┌─ Material to process
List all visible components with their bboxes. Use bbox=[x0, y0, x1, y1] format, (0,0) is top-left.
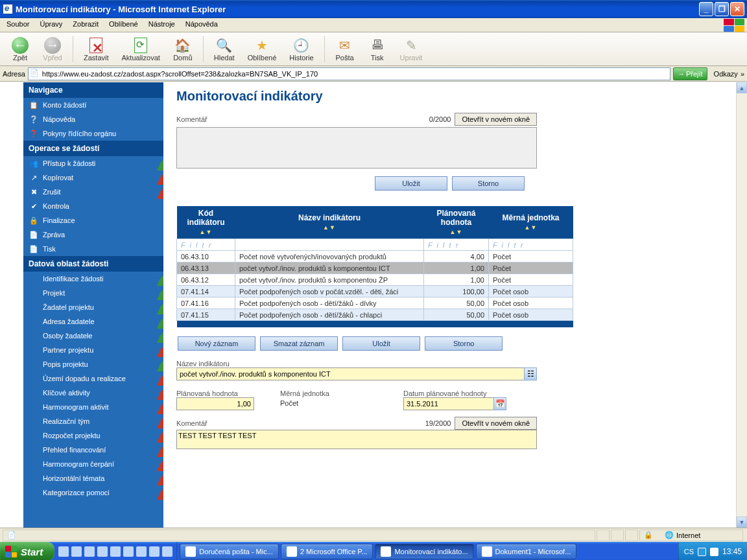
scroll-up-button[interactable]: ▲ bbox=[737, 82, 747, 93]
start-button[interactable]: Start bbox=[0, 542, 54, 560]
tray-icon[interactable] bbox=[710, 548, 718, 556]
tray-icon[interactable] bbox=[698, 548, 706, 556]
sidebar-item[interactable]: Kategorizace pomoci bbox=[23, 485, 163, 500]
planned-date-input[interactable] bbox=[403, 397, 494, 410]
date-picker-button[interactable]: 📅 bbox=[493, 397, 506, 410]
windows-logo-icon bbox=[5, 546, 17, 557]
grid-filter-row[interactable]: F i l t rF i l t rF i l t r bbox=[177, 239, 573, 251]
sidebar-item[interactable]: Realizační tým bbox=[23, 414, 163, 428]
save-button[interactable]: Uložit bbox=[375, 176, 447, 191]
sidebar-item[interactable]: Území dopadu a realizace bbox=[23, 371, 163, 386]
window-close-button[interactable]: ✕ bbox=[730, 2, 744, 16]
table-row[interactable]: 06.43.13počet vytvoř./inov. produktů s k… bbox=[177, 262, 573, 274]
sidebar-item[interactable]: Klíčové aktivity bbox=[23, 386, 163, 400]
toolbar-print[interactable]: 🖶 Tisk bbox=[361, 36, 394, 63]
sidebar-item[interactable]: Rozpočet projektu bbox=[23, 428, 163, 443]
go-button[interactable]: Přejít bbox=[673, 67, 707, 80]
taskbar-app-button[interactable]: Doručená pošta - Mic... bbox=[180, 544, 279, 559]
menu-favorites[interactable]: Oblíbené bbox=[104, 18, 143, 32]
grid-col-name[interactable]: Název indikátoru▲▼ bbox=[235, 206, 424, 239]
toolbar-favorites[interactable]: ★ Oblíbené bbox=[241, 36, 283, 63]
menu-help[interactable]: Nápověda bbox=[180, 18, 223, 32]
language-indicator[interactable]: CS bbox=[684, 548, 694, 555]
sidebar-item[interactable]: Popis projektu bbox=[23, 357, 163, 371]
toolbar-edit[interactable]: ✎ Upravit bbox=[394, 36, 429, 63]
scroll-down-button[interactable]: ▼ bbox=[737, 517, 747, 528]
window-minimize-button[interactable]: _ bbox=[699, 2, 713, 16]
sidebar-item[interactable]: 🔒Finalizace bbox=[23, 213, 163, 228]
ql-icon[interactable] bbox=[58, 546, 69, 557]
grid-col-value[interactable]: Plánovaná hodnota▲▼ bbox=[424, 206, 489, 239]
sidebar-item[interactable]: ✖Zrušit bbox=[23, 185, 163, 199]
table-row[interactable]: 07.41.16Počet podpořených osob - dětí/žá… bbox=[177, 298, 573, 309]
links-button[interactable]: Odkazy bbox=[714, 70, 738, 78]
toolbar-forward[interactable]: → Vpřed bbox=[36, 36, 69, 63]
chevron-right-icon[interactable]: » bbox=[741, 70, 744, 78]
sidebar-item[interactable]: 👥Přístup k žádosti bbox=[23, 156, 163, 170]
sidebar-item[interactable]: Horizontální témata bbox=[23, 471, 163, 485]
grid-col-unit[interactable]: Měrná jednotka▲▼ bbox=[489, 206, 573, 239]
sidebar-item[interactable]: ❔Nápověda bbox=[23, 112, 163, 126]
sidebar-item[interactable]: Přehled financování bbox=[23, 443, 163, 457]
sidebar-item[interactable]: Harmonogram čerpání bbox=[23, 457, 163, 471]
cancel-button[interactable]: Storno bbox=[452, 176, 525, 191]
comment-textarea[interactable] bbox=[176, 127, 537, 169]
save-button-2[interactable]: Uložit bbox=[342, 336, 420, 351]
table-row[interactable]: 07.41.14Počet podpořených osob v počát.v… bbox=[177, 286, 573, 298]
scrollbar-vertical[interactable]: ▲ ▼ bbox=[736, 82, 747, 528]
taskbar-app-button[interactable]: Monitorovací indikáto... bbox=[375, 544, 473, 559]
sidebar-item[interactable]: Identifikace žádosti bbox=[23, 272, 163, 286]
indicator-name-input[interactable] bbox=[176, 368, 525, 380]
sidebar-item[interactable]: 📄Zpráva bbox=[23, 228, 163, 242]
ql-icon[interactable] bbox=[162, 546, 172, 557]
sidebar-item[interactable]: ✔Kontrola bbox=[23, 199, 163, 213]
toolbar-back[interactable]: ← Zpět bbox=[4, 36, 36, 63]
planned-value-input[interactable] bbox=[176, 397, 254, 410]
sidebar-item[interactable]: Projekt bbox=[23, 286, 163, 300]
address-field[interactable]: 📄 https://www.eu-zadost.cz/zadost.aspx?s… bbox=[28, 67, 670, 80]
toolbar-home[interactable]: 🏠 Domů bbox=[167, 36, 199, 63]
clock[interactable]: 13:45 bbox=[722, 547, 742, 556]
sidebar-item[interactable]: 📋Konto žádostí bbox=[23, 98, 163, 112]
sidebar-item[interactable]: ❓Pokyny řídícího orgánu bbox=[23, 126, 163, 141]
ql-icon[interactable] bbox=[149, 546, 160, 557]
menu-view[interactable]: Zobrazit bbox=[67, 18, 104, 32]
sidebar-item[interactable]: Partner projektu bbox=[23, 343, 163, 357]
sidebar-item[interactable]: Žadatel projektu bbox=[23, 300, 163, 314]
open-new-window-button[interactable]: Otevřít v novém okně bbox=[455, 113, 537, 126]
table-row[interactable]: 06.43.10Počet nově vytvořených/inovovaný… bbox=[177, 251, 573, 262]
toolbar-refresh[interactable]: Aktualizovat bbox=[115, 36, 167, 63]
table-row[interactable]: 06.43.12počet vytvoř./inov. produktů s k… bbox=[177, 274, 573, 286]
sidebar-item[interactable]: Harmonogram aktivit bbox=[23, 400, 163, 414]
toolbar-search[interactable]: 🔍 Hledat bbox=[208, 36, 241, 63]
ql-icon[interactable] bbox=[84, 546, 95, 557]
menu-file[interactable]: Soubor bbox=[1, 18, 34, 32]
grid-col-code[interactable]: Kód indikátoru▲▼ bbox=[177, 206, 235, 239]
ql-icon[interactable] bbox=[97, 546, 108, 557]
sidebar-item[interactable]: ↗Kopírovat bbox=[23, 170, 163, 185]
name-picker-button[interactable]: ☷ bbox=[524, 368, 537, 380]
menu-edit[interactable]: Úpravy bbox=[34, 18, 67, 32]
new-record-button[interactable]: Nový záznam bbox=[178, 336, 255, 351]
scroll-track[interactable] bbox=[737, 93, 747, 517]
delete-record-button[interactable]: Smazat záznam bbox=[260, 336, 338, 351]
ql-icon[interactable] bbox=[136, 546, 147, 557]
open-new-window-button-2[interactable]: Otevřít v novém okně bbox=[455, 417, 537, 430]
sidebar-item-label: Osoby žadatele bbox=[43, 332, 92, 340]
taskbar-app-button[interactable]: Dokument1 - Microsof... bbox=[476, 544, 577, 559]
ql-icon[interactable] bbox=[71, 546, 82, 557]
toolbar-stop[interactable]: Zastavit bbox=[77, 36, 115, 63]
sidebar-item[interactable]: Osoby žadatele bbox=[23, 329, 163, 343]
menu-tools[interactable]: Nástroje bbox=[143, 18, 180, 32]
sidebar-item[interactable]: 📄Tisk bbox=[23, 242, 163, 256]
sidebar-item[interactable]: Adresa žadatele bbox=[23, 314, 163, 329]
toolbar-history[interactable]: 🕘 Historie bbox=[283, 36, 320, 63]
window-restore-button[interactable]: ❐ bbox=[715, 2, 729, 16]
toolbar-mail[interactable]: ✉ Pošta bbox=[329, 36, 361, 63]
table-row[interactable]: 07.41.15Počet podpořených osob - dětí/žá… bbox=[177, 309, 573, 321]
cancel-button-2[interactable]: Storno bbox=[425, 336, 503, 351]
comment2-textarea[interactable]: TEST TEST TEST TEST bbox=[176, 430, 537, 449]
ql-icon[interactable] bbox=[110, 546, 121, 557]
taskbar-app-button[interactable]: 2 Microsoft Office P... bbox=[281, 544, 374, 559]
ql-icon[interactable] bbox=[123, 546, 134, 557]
└─
• The task
After reading the entries above, state how many lines hold the word "name", with no text besides the number.

• Answer below
3